(Brief)
Could you set down the records below exactly as they are, with no pictures?

(Material shown)
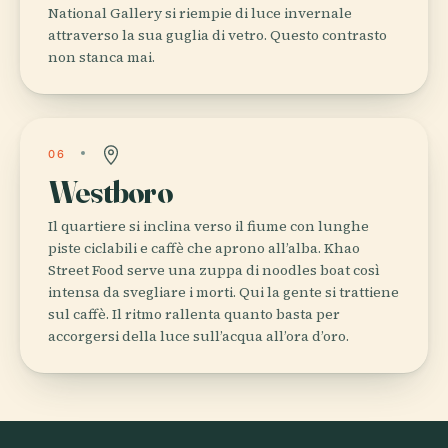
National Gallery si riempie di luce invernale
attraverso la sua guglia di vetro. Questo contrasto
non stanca mai.
06
Westboro
Il quartiere si inclina verso il fiume con lunghe
piste ciclabili e caffè che aprono all’alba. Khao
Street Food serve una zuppa di noodles boat così
intensa da svegliare i morti. Qui la gente si trattiene
sul caffè. Il ritmo rallenta quanto basta per
accorgersi della luce sull’acqua all’ora d’oro.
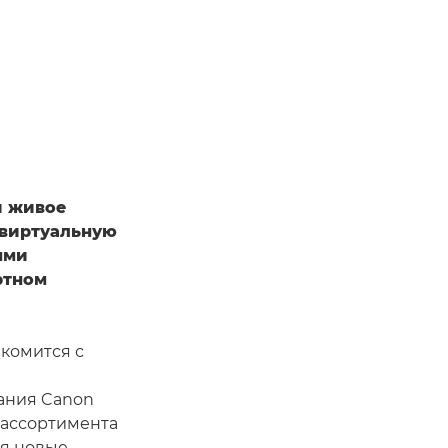
и живое
 виртуальную
ыми
ртном
комится с
пания Canon
 ассортимента
я новые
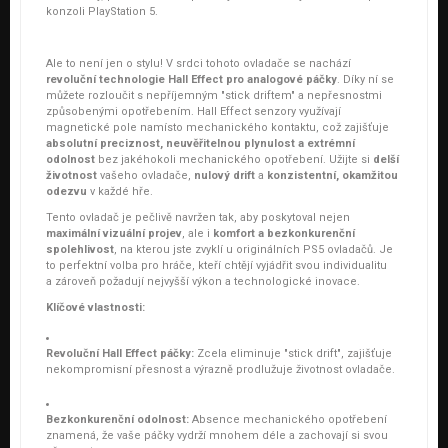
konzoli PlayStation 5.
Ale to není jen o stylu! V srdci tohoto ovladače se nachází
revoluční technologie Hall Effect pro analogové páčky
. Díky ní se
můžete rozloučit s nepříjemným "stick driftem" a nepřesnostmi
způsobenými opotřebením. Hall Effect senzory využívají
magnetické pole namísto mechanického kontaktu, což zajišťuje
absolutní preciznost, neuvěřitelnou plynulost a extrémní
odolnost
bez jakéhokoli mechanického opotřebení. Užijte si
delší
životnost
vašeho ovladače,
nulový drift
a
konzistentní, okamžitou
odezvu
v každé hře.
Tento ovladač je pečlivě navržen tak, aby poskytoval nejen
maximální vizuální projev
, ale i
komfort a bezkonkurenční
spolehlivost
, na kterou jste zvyklí u originálních PS5 ovladačů. Je
to perfektní volba pro hráče, kteří chtějí vyjádřit svou individualitu
a zároveň požadují nejvyšší výkon a technologické inovace.
Klíčové vlastnosti:
Revoluční Hall Effect páčky:
Zcela eliminuje "stick drift", zajišťuje
nekompromisní přesnost a výrazně prodlužuje životnost ovladače.
Bezkonkurenční odolnost:
Absence mechanického opotřebení
znamená, že vaše páčky vydrží mnohem déle a zachovají si svou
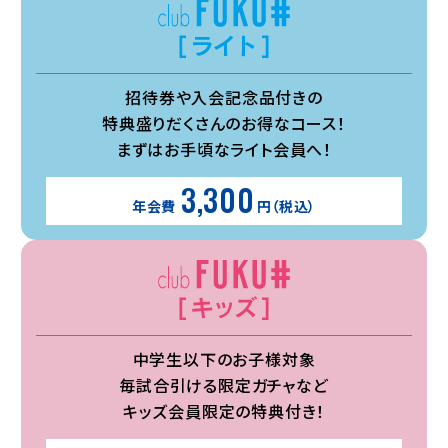
招待券や入会記念品付きの
特典盛りだくさんのお得なコース！
まずはお手頃なライト会員へ！
3,300
年会費
円（税込）
中学生以下のお子様対象
毎試合引ける限定ガチャなど
キッズ会員限定の特典付き！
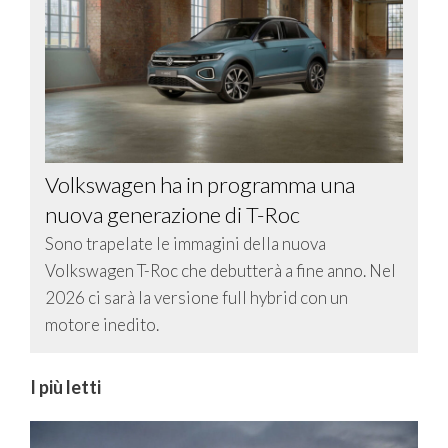
Volkswagen ha in programma una
nuova generazione di T-Roc
Sono trapelate le immagini della nuova
Volkswagen T-Roc che debutterà a fine anno. Nel
2026 ci sarà la versione full hybrid con un
motore inedito.
I più letti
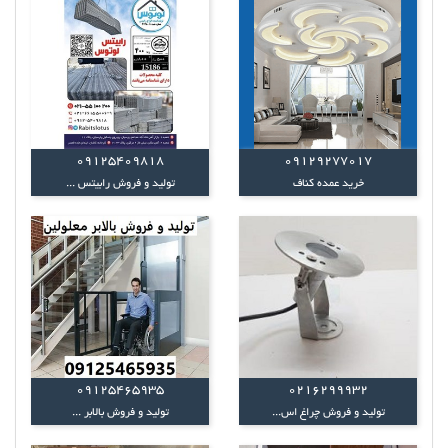
09125409818
09129277017
خرید عمده کناف
تولید و فروش رابیتس ...
09125465935
0216299932
تولید و فروش چراغ اس...
تولید و فروش بالابر ...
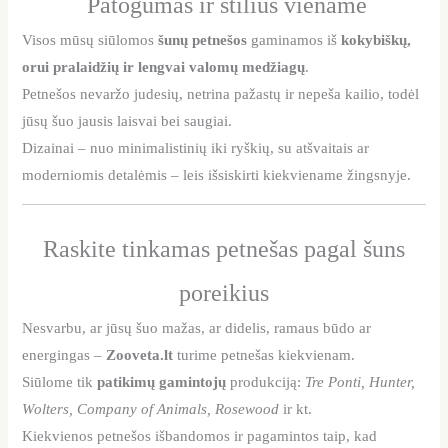
Patogumas ir stilius viename
Visos mūsų siūlomos
šunų petnešos
gaminamos iš
kokybiškų,
orui pralaidžių ir lengvai valomų medžiagų
.
Petnešos nevaržo judesių, netrina pažastų ir nepeša kailio, todėl
jūsų šuo jausis laisvai bei saugiai.
Dizainai – nuo minimalistinių iki ryškių, su atšvaitais ar
moderniomis detalėmis – leis išsiskirti kiekviename žingsnyje.
Raskite tinkamas petnešas pagal šuns
poreikius
Nesvarbu, ar jūsų šuo mažas, ar didelis, ramaus būdo ar
energingas –
Zooveta.lt
turime petnešas kiekvienam.
Siūlome tik
patikimų gamintojų
produkciją:
Tre Ponti, Hunter,
Wolters, Company of Animals, Rosewood
ir kt.
Kiekvienos petnešos išbandomos ir pagamintos taip, kad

(Output)
National Gallery si riempie di luce invernale
attraverso la sua guglia di vetro. Questo contrasto
non stanca mai.
06
Westboro
Il quartiere si inclina verso il fiume con lunghe
piste ciclabili e caffè che aprono all’alba. Khao
Street Food serve una zuppa di noodles boat così
intensa da svegliare i morti. Qui la gente si trattiene
sul caffè. Il ritmo rallenta quanto basta per
accorgersi della luce sull’acqua all’ora d’oro.
и живое
 виртуальную
ыми
ртном
комится с
пания Canon
 ассортимента
я новые
konzoli PlayStation 5.
Ale to není jen o stylu! V srdci tohoto ovladače se nachází
revoluční technologie Hall Effect pro analogové páčky
. Díky ní se
můžete rozloučit s nepříjemným "stick driftem" a nepřesnostmi
způsobenými opotřebením. Hall Effect senzory využívají
magnetické pole namísto mechanického kontaktu, což zajišťuje
absolutní preciznost, neuvěřitelnou plynulost a extrémní
odolnost
bez jakéhokoli mechanického opotřebení. Užijte si
delší
životnost
vašeho ovladače,
nulový drift
a
konzistentní, okamžitou
odezvu
v každé hře.
Tento ovladač je pečlivě navržen tak, aby poskytoval nejen
maximální vizuální projev
, ale i
komfort a bezkonkurenční
spolehlivost
, na kterou jste zvyklí u originálních PS5 ovladačů. Je
to perfektní volba pro hráče, kteří chtějí vyjádřit svou individualitu
a zároveň požadují nejvyšší výkon a technologické inovace.
Klíčové vlastnosti:
Revoluční Hall Effect páčky:
Zcela eliminuje "stick drift", zajišťuje
nekompromisní přesnost a výrazně prodlužuje životnost ovladače.
Bezkonkurenční odolnost:
Absence mechanického opotřebení
znamená, že vaše páčky vydrží mnohem déle a zachovají si svou
招待券や入会記念品付きの
特典盛りだくさんのお得なコース！
まずはお手頃なライト会員へ！
3,300
年会費
円（税込）
中学生以下のお子様対象
毎試合引ける限定ガチャなど
キッズ会員限定の特典付き！
Volkswagen ha in programma una
nuova generazione di T-Roc
Sono trapelate le immagini della nuova
Volkswagen T-Roc che debutterà a fine anno. Nel
2026 ci sarà la versione full hybrid con un
motore inedito.
I più letti
09125409818
09129277017
خرید عمده کناف
تولید و فروش رابیتس ...
09125465935
0216299932
تولید و فروش چراغ اس...
تولید و فروش بالابر ...
Patogumas ir stilius viename
Visos mūsų siūlomos
šunų petnešos
gaminamos iš
kokybiškų,
orui pralaidžių ir lengvai valomų medžiagų
.
Petnešos nevaržo judesių, netrina pažastų ir nepeša kailio, todėl
jūsų šuo jausis laisvai bei saugiai.
Dizainai – nuo minimalistinių iki ryškių, su atšvaitais ar
moderniomis detalėmis – leis išsiskirti kiekviename žingsnyje.
Raskite tinkamas petnešas pagal šuns
poreikius
Nesvarbu, ar jūsų šuo mažas, ar didelis, ramaus būdo ar
energingas –
Zooveta.lt
turime petnešas kiekvienam.
Siūlome tik
patikimų gamintojų
produkciją:
Tre Ponti, Hunter,
Wolters, Company of Animals, Rosewood
ir kt.
Kiekvienos petnešos išbandomos ir pagamintos taip, kad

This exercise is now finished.